Even couples in the handful of reverse traditional arrangements, where men were doing most of the child care and women were breadwinning, were more satisfied than traditional couples, Carlson found. Except in one area: men in reverse traditional couples tended to rate the frequency of sex at the lowest level of satisfaction, while women rated it the highest.
The new research, one of only a handful to look at child care and sex, challenges conventional wisdom and classic economic theory, that couples who have specific duties in the “separate spheres” of work and home are happiest and have more sex.
Two decades ago, studies found that egalitarian couples spent less time together, had less sex than traditional couples, had more strain, were unhappier and more likely to divorce, Carlson said. They were called “sexless but equal” arrangements. Now, though the amount of sex that all American couples have has been on the decline for years, egalitarian couples are the only ones having more than they used to. And now, an unfair division of labor between work and home is one of the biggest predictors of divorce.

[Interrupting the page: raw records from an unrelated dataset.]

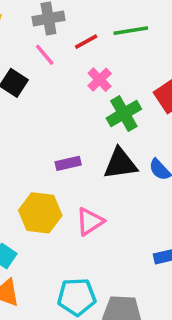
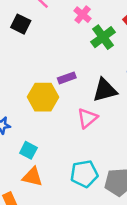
black triangle: (120, 164) -> (105, 90), moved
yellow hexagon: (40, 213) -> (43, 97), moved

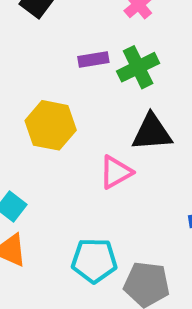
green cross: (103, 37) -> (138, 67), moved
purple rectangle: (67, 78) -> (93, 59), moved

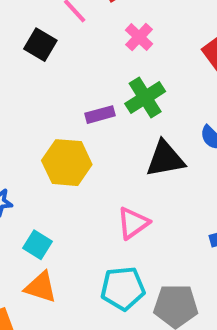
purple rectangle: (93, 59) -> (100, 115), moved
pink triangle: (116, 172) -> (133, 223), moved

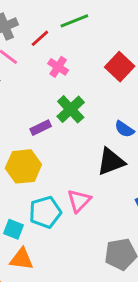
black triangle: (165, 159) -> (111, 162), moved
cyan pentagon: (123, 288) -> (45, 212), moved

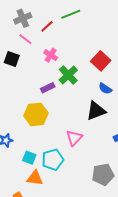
pink cross: (58, 67) -> (51, 55), moved
red square: (120, 67) -> (101, 61), moved
cyan pentagon: (45, 212) -> (53, 160), moved

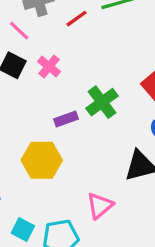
pink line: (25, 39) -> (19, 31), moved
pink cross: (51, 55) -> (49, 66), moved

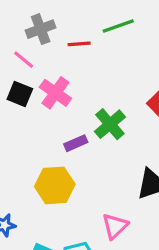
red line: (76, 19) -> (79, 44), turned 35
pink cross: (49, 66) -> (55, 93), size x1.4

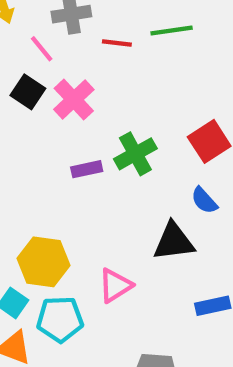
yellow hexagon: (55, 185) -> (44, 262), moved

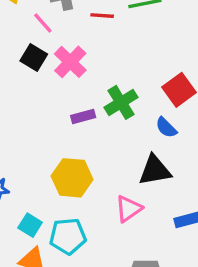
blue semicircle: (204, 200) -> (166, 127), moved
yellow hexagon: (44, 262) -> (72, 178), moved
pink triangle: (115, 285) -> (129, 209), moved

“Something rather miraculous has occurred in the last 20 years,” Carlson said. “Gender equality has become good for us.”
Carlson’s study also upends previous research about the relationship between sex and household duties.

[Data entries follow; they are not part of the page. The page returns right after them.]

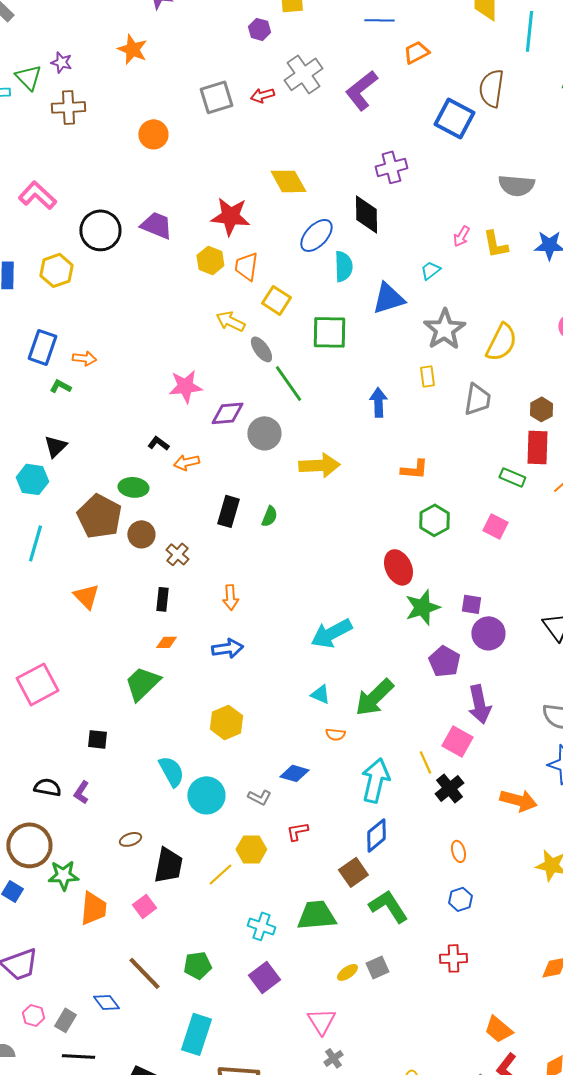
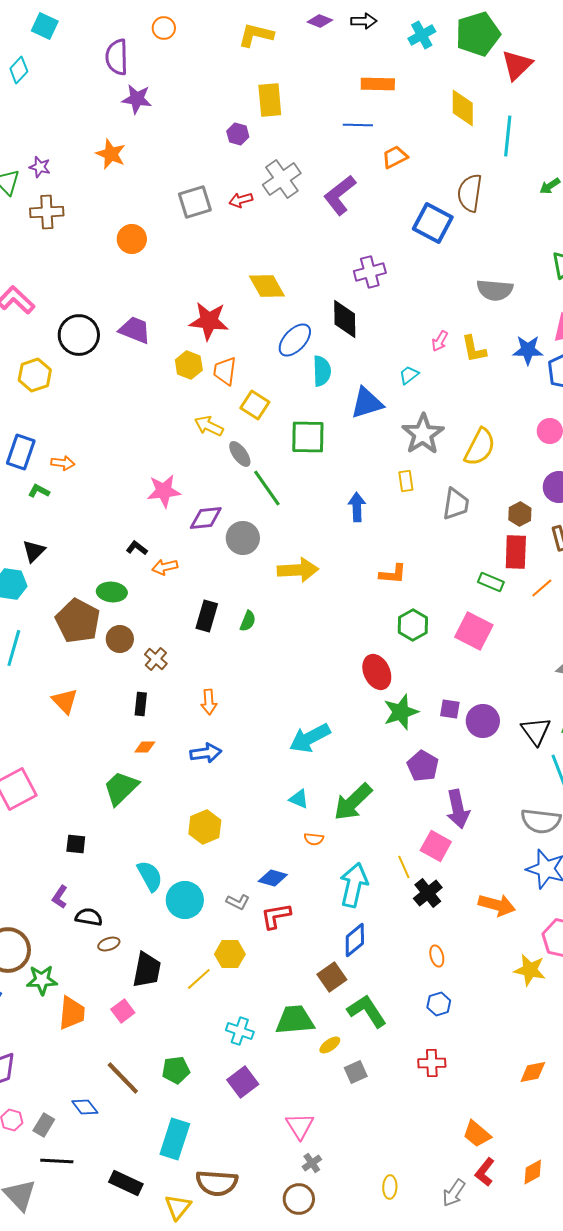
pink square: (495, 526) -> (474, 631), size x1.5
purple circle: (488, 633) -> (483, 721), moved
black semicircle: (47, 787) -> (89, 917), moved
red L-shape: (297, 831) -> (276, 916), moved, size x1.4
yellow ellipse: (347, 972) -> (330, 1045), moved

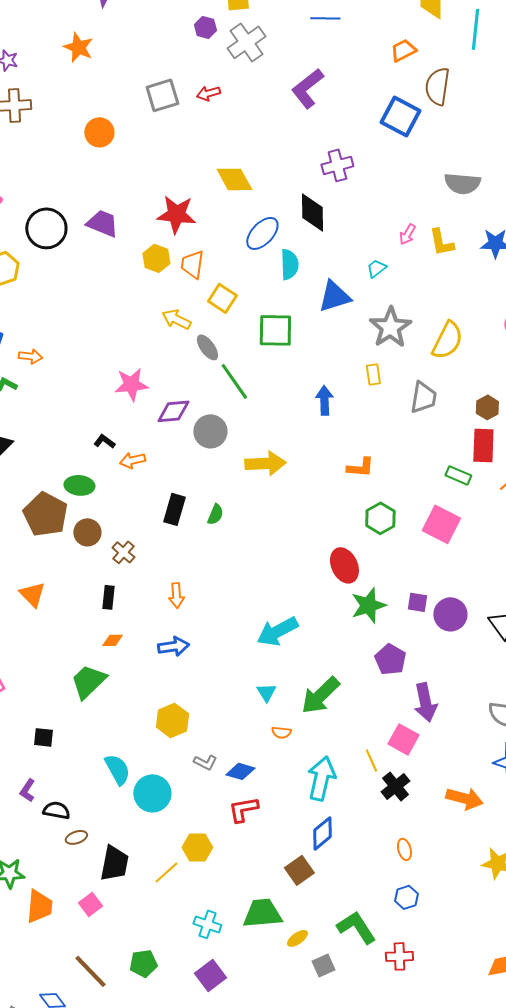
orange trapezoid: (395, 157) -> (403, 50), moved
gray cross: (282, 179) -> (246, 42), moved
cyan triangle: (299, 799) -> (266, 692), turned 35
gray L-shape: (238, 902) -> (205, 762), moved
green L-shape: (367, 1011) -> (356, 927), moved

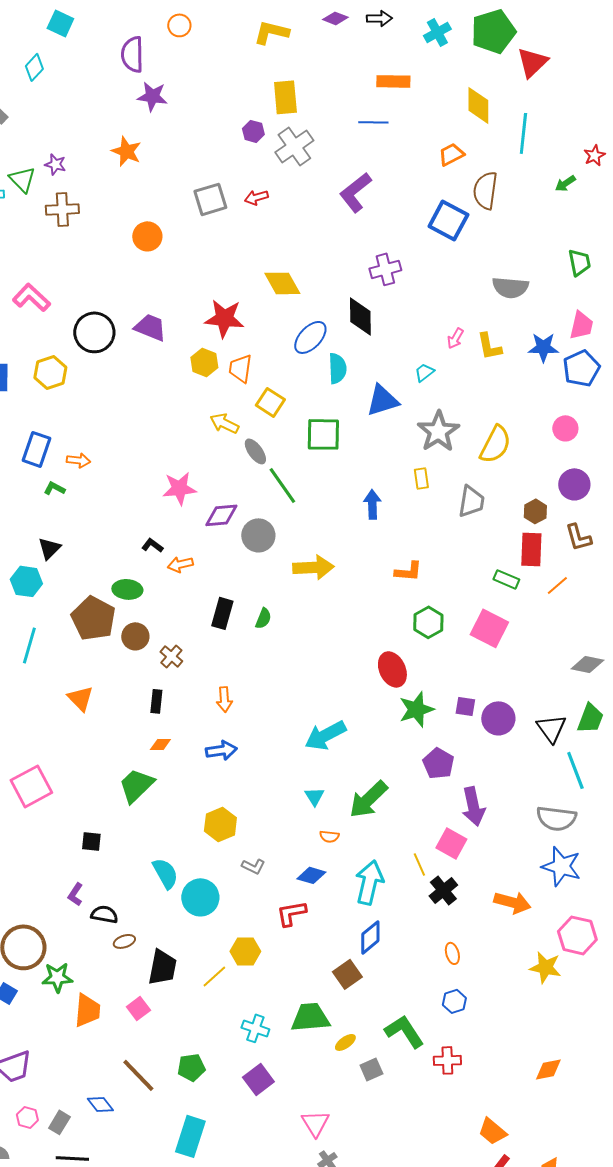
blue diamond: (240, 771) -> (311, 875), moved

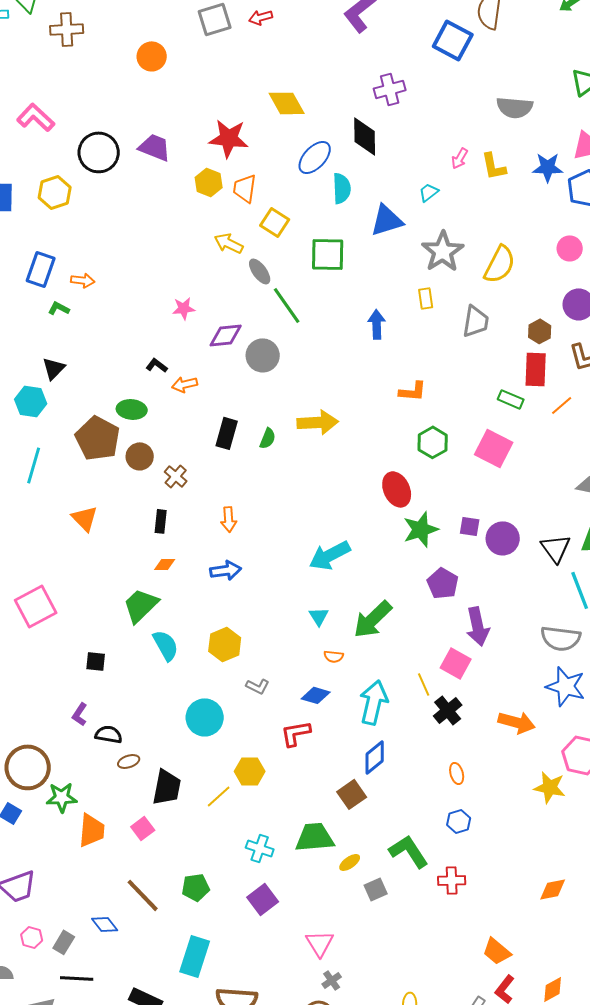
pink star: (179, 488) -> (184, 308), size x0.7
yellow arrow: (313, 567) -> (318, 422), moved
cyan semicircle: (165, 873) -> (166, 645), moved

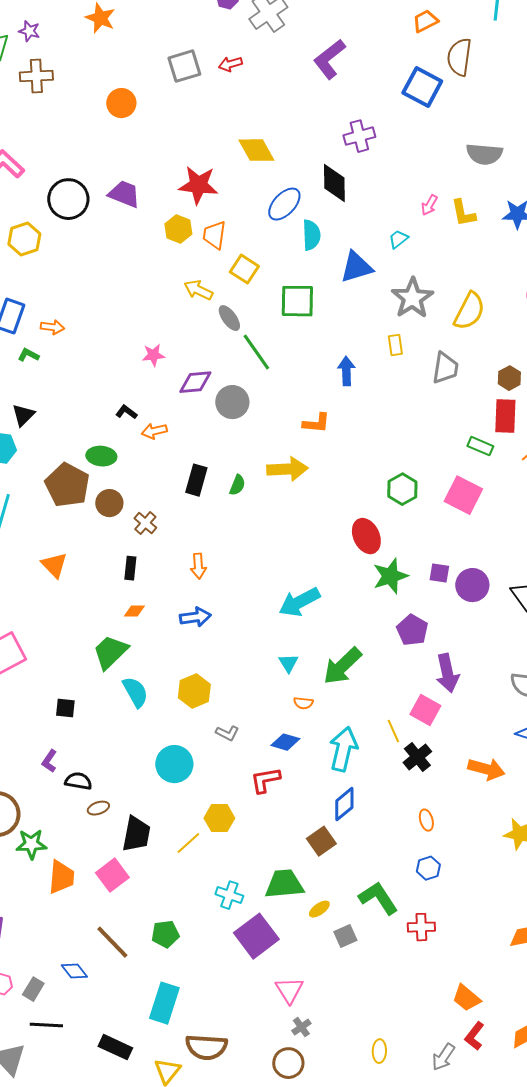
orange L-shape: (413, 391) -> (316, 423), moved
pink square: (143, 828) -> (112, 875), size x1.4
purple square: (263, 899) -> (256, 936), moved, size x1.4

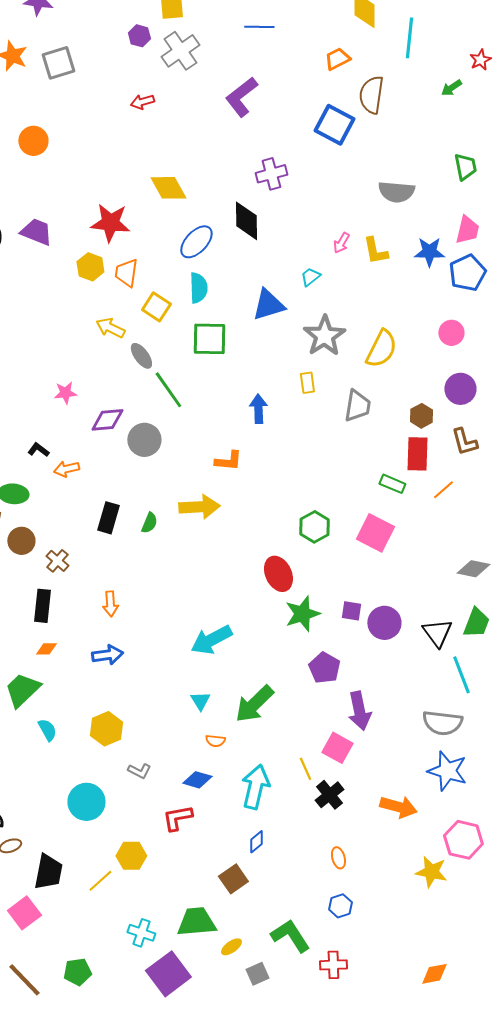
gray square: (184, 66) -> (58, 63), moved
cyan semicircle: (311, 235) -> (198, 288), moved
black rectangle: (130, 568) -> (42, 606), size x1.4
cyan semicircle: (135, 692) -> (47, 730), size x0.7
blue diamond: (344, 804) -> (256, 842), size x0.7

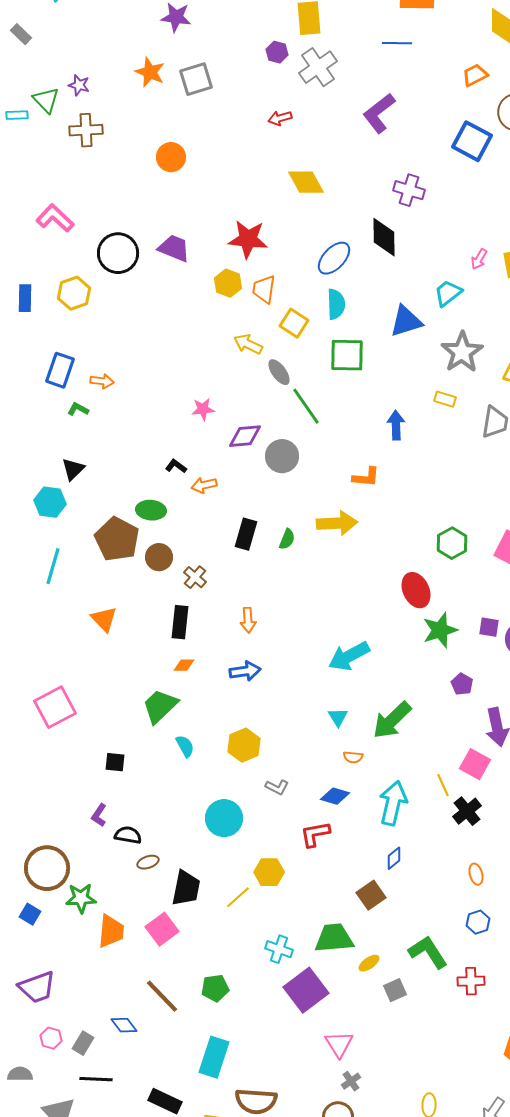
purple cross: (271, 174) -> (409, 190), turned 32
yellow diamond: (168, 188) -> (306, 182), moved
cyan trapezoid: (310, 277) -> (448, 293), size x1.4
yellow rectangle: (307, 383) -> (445, 399), turned -65
purple pentagon: (324, 668) -> (462, 684), size x0.7

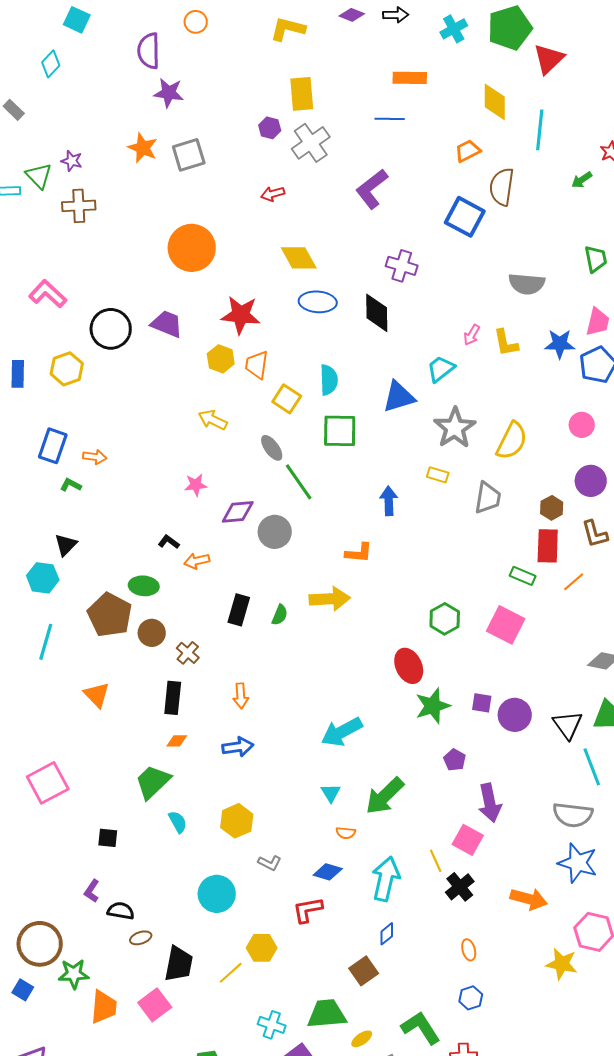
orange circle: (171, 157) -> (192, 248), moved, size x1.6
blue ellipse: (334, 258) -> (318, 302), moved, turned 51
yellow arrow: (248, 344) -> (213, 420), moved

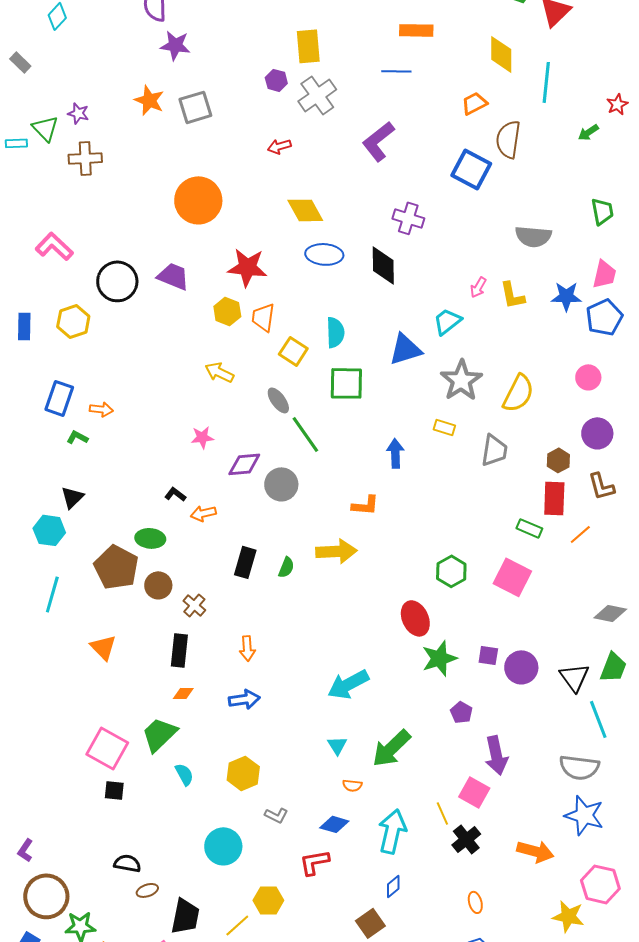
pink square: (48, 783) -> (107, 748), moved, turned -33
purple L-shape: (92, 891) -> (25, 850), moved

One recent and widely publicized study found that the more housework men did, the less sex couples had, and derided egalitarian couples as “sexless but equal.” Another study, using the same data, found the opposite. (One study looked at types of housework, such as indoor “feminine” work like dishes and vacuuming, versus more “manly” outdoor work like yard work and auto repair and found the more men did “feminine” chores, the less sex couples had. Another looked at total hours spent on chores, and found, the more time men spent on housework, the more sex.)
Carlson said both studies were based on data collected in the late 1980s and early 1990s that may be outdated. His work relies on the more recent 2006 Marital and Relationship Survey of 487 primarily low to moderate-income married and co-habitating couples. Using that more recent data, Carlson and his co-authors released another report in 2014 that found couples who routinely shared housework had more sex than traditional couples, and expressed more satisfaction with it.
“Study after study shows that the trend in public opinion is increasingly toward a rejection of that traditional, separate spheres model, and a movement toward embracing shared responsibility for both paid and unpaid labor,” Carlson said. “A lot of this can boil down to people’s sense of fairness and satisfaction with their arrangements. If they’re satisfied and feel the division of labor is fair, that’s what leads to the positive outcomes in their relationships and sex lives.”
One such survey of 18 to 32-year-olds released in February found that, among the college-educated, 63 percent of men and 62 percent of women said they intended to equally share work and home duties with their partners. For those with a high school education, 82 percent of the men, and 59 percent of the women said they intended to form such egalitarian partnerships.
And time diary data shows that, though women are still doing the majority of housework and child care, both parents are spending more time with children, and the gap between mothers and fathers has narrowed. In the 1960s, women did four times the amount of child care that men did. Now, they do about twice as much.
In fact, Carlson and his colleagues analyzed historical trends and found that the amount of sex people are having has been on the decline for years, except for those in egalitarian relationships.
“The only couples having more sex than before are egalitarian couples,” Carlson said. “That speaks to the power of people having the partnerships they desire, as opposed to being forced into something because of job requirements, or because it doesn’t make sense for mom to work because dad makes more money and they can’t afford child care. That can build mom’s resentment.”
Despite the unrelenting demands of many American workplaces, and a lack of family-friendly policies like parental leave, egalitarian couples are still finding a way to make it work, Carlson said.
“Through sheer force of will, really,” he said.